The novel opens on the murder of a surgeon who is part of a field hospital that cares for the human fallout from the invasion. Enter, by chance, Eddie Harkins, a hot-tempered Irishman from Kensington, a former beat cop who dropped out of Villanova, now an MP who is passing by. (Local readers will enjoy the occasional references to Philadelphia.) Harkins is ordered into the detective role because there is simply no one else available.
The hospital setting reverses the Mash premise of military doctors as unsung heroes, pointing to, in particular, the murder victim’s sexual harassment—to the point of rape—of the serving nurses and the general acceptance of this behavior by most of the doctors and officers. Oddly enough, the one doctor who puts patients above his own interests is a German prisoner of war, a urologist. This character’s specialty allows the author to insert lots of material that underscores the importance of the penis to the men. Ultimately, from the novel’s viewpoint, it is generally nurses, not doctors, who are the real heroes of the unit.

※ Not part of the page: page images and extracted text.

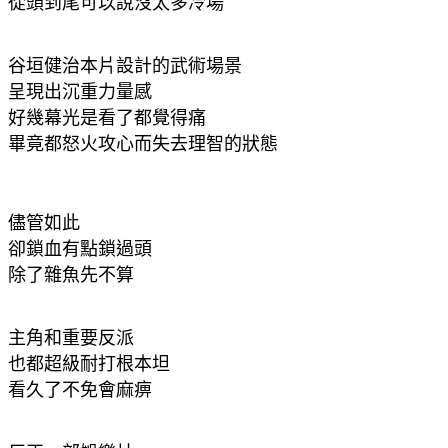
從頭到尾可以說沒太多冷場
谷垣健治本片設計的武術場景
呈現出沉重力量感
好幾幕光是看了都覺得痛
畢竟都怒火攻心而失去理智的狀態
儘管如此
卻鎖血有點鎖過頭
除了雜魚先不算
主角和重要反派
也都超級耐打根本坦
看久了不免會麻痹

Blame the Dead starts off slowly and only really starts to engage the reader when the invasion becomes mere occasion and the pursuit of the murderer begins. At that point, the military becomes just one more large institution that hopes to cover up its failures—just as the institutional structure of the police or the government sometimes functions in mysteries.

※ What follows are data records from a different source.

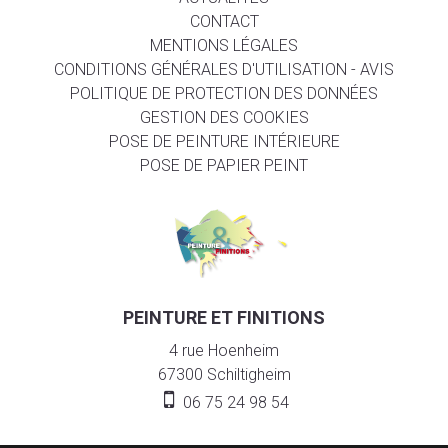
CONTACT
MENTIONS LÉGALES
CONDITIONS GÉNÉRALES D'UTILISATION - AVIS
POLITIQUE DE PROTECTION DES DONNÉES
GESTION DES COOKIES
POSE DE PEINTURE INTÉRIEURE
POSE DE PAPIER PEINT
PEINTURE ET FINITIONS
4 rue Hoenheim
67300
Schiltigheim
06 75 24 98 54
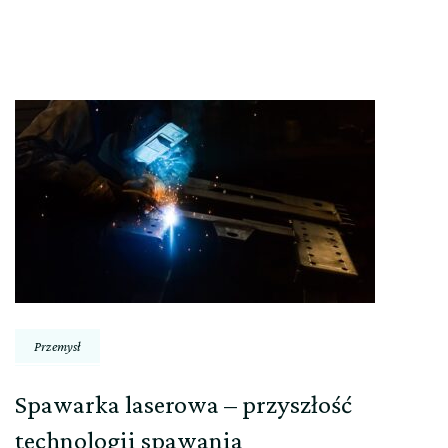
Nawigacja
wpisu
Przemysł
Spawarka laserowa – przyszłość
technologii spawania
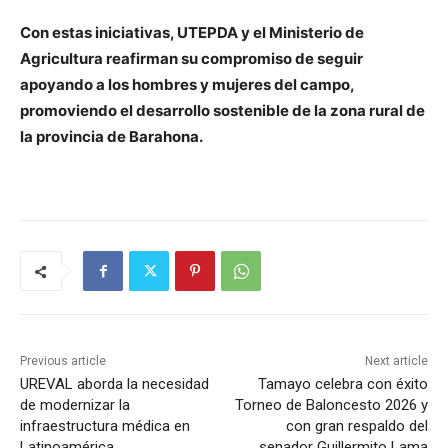
Con estas iniciativas, UTEPDA y el Ministerio de
Agricultura reafirman su compromiso de seguir
apoyando a los hombres y mujeres del campo,
promoviendo el desarrollo sostenible de la zona rural de
la provincia de Barahona.
Previous article
Next article
UREVAL aborda la necesidad
Tamayo celebra con éxito
de modernizar la
Torneo de Baloncesto 2026 y
infraestructura médica en
con gran respaldo del
Latinoamérica
senador Guillermito Lama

Once the invasion becomes merely chaotic backdrop—in the manner of the trope of the corrupt city—the plot is driven by Harkins’ character. As an MP, Harkins is an outsider whose many quick-fisted responses are explained through references to his brawling Uncle Jimmy who lived in “his own black-and-white world” and never had “any second thoughts about his behavior, unless it was to figure out how to hand out a more effective beating.” If the reader is comfortable with the characterization of Harkins—complete with a large close-knit family (Harkins’ brother, a brawny priest paratrooper, just happens to land in Palermo to be on hand to give mellowing advice and confession to Harkins)—and a love interest, Kathleen Donnelly, who also is from the old neighborhood, the novel works well. For me, Harkins as moral center was sometimes off-putting. In order to make the modern premise of harassment work in the 1943 context, Harkin’s angry response to the behavior has to be explained as a matter of familial/local propriety. Harkins explains: “[I]f one of his sisters had come home telling this story, he and his brothers would have raced each other out the door to teach the guy some manners.” Later, Harkins recounts how, as a young cop, he was part of his fellow officers’ decision to push the rapist of a young girl off a roof.
While the main character in mysteries is often at odds with authority and the reigning order, Harkins seems to be rubbed wrong by virtually everyone (who isn’t family or from the old neighborhood) he meets. Perhaps one insight into Harkins’ nature can be found in his reaction to the German POWs: their formality, being so “by the book,” makes him want to “cuss and slouch and act like a slob.” The sole exception to Harkins’ general disdain is the first sergeant of the unit (a non-com). Drawn as a Wallace-Beeryesque character, Drake is old school army who puts the unit first. This reader wondered why Harkins takes winning Drake’s grudging respect as such a personal challenge.
All in all, Blame the Dead is a reasonably good read for the long hours of an airplane flight. Yet when one of the several versions of the book cover images proclaims, “Who deserves justice?”, we may want to ask in whose hands do we place that decision?
Blame The Dead
by Ed Ruggero
Forge Books
Published on March 3, 2020
336 Pages
Doreen Alvarez Saar is Professor of English at Drexel University and the American Literature (to 1865) Editor of the Rocky Mountain Review of Language and Literature.